Instructions to follow → The pictures do not go in the copy. Reproduce the rest of the entries exactly.

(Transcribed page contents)
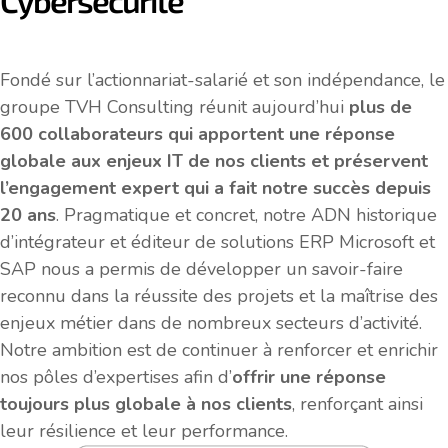
Cybersécurité
Cloud Public :
Fondé sur l’actionnariat-salarié et son indépendance, le
l'ERP innovant
groupe TVH Consulting réunit aujourd’hui
plus de
600 collaborateurs qui apportent une réponse
qui dépasse les
globale aux enjeux IT de nos clients
et préservent
l’engagement expert qui a fait notre succès depuis
modèles
20 ans
. Pragmatique et concret, notre ADN historique
d’intégrateur et éditeur de solutions ERP Microsoft et
traditionnels
SAP nous a permis de développer un savoir-faire
reconnu dans la réussite des projets et la maîtrise des
enjeux métier dans de nombreux secteurs d’activité.
Notre ambition est de continuer à renforcer et enrichir
nos pôles d’expertises afin d’
offrir une réponse
Je regarde le replay
toujours plus globale à nos clients
, renforçant ainsi
leur résilience et leur performance.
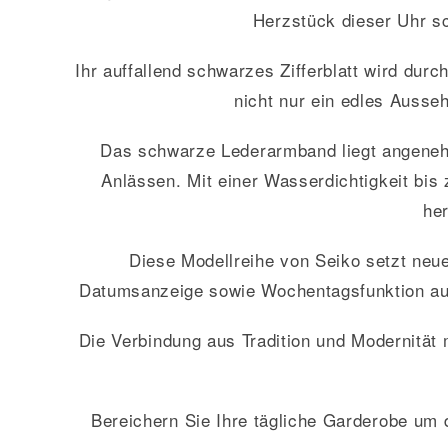
Herzstück dieser Uhr sc
Ihr auffallend schwarzes Zifferblatt wird dur
nicht nur ein edles Ausse
Das schwarze Lederarmband liegt angenehm
Anlässen. Mit einer Wasserdichtigkeit bis
he
Diese Modellreihe von Seiko setzt neu
Datumsanzeige sowie Wochentagsfunktion auf 
Die Verbindung aus Tradition und Modernität 
Bereichern Sie Ihre tägliche Garderobe um d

Task result →
Cybersécurité
Cloud Public :
Fondé sur l’actionnariat-salarié et son indépendance, le
l'ERP innovant
groupe TVH Consulting réunit aujourd’hui
plus de
600 collaborateurs qui apportent une réponse
qui dépasse les
globale aux enjeux IT de nos clients
et préservent
l’engagement expert qui a fait notre succès depuis
modèles
20 ans
. Pragmatique et concret, notre ADN historique
d’intégrateur et éditeur de solutions ERP Microsoft et
traditionnels
SAP nous a permis de développer un savoir-faire
reconnu dans la réussite des projets et la maîtrise des
enjeux métier dans de nombreux secteurs d’activité.
Notre ambition est de continuer à renforcer et enrichir
nos pôles d’expertises afin d’
offrir une réponse
Je regarde le replay
toujours plus globale à nos clients
, renforçant ainsi
leur résilience et leur performance.
Herzstück dieser Uhr sc
Ihr auffallend schwarzes Zifferblatt wird dur
nicht nur ein edles Ausse
Das schwarze Lederarmband liegt angenehm
Anlässen. Mit einer Wasserdichtigkeit bis
he
Diese Modellreihe von Seiko setzt neu
Datumsanzeige sowie Wochentagsfunktion auf 
Die Verbindung aus Tradition und Modernität 
Bereichern Sie Ihre tägliche Garderobe um d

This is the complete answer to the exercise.